WHAT THE EXERCISE ASKS: If a line in the data below contains "into", copy it.

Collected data
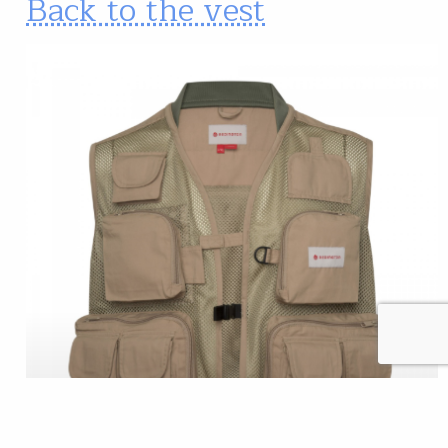
Back to the vest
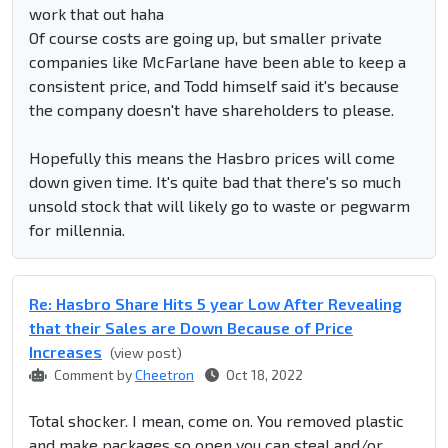
work that out haha
Of course costs are going up, but smaller private
companies like McFarlane have been able to keep a
consistent price, and Todd himself said it's because
the company doesn't have shareholders to please.
Hopefully this means the Hasbro prices will come
down given time. It's quite bad that there's so much
unsold stock that will likely go to waste or pegwarm
for millennia.
Re: Hasbro Share Hits 5 year Low After Revealing
that their Sales are Down Because of Price
Increases
(view post)
Comment by
Cheetron
Oct 18, 2022
Total shocker. I mean, come on. You removed plastic
and make packages so open you can steal and/or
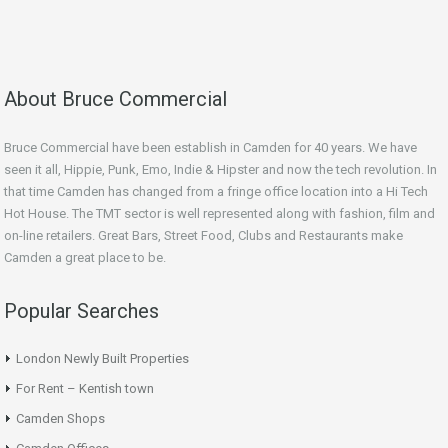
About Bruce Commercial
Bruce Commercial have been establish in Camden for 40 years. We have
seen it all, Hippie, Punk, Emo, Indie & Hipster and now the tech revolution. In
that time Camden has changed from a fringe office location into a Hi Tech
Hot House. The TMT sector is well represented along with fashion, film and
on-line retailers. Great Bars, Street Food, Clubs and Restaurants make
Camden a great place to be.
Popular Searches
London Newly Built Properties
For Rent – Kentish town
Camden Shops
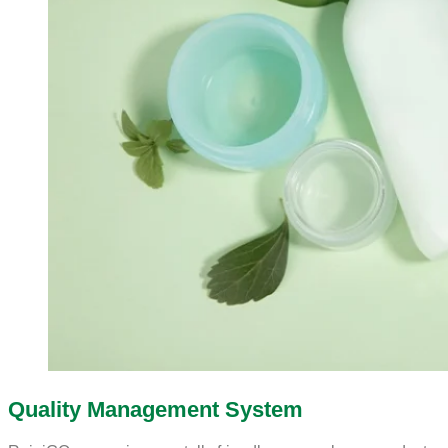
Quality Management System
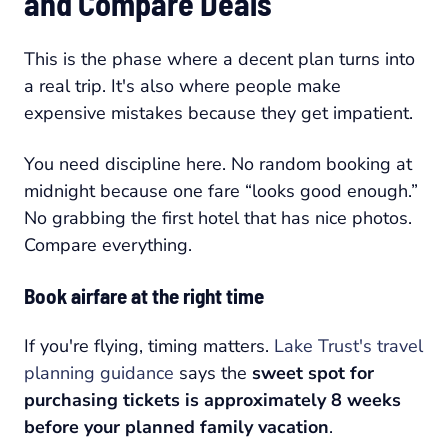
and Compare Deals
This is the phase where a decent plan turns into
a real trip. It's also where people make
expensive mistakes because they get impatient.
You need discipline here. No random booking at
midnight because one fare “looks good enough.”
No grabbing the first hotel that has nice photos.
Compare everything.
Book airfare at the right time
If you're flying, timing matters.
Lake Trust's travel
planning guidance
says the
sweet spot for
purchasing tickets is approximately 8 weeks
before your planned family vacation
.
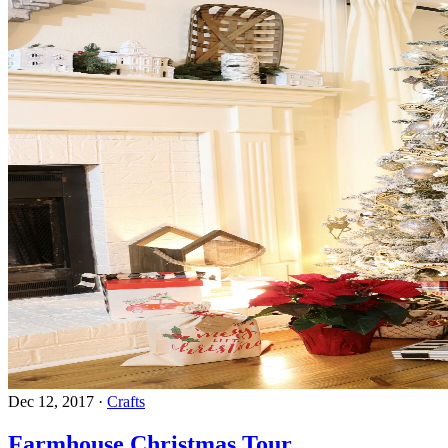
Dec 12, 2017
·
Crafts
Farmhouse Christmas Tour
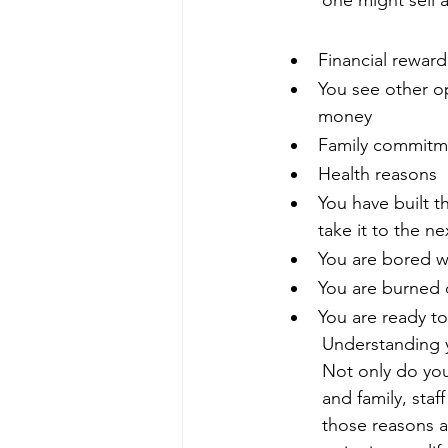
one might sell a
Financial reward
You see other o
money
Family commitm
Health reasons
You have built 
take it to the ne
You are bored w
You are burned 
You are ready to
Understanding y
Not only do you 
and family, staf
those reasons a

RESULT OF THIS TASK:
that time Camden has changed from a fringe office location into a Hi Tech
This is the phase where a decent plan turns into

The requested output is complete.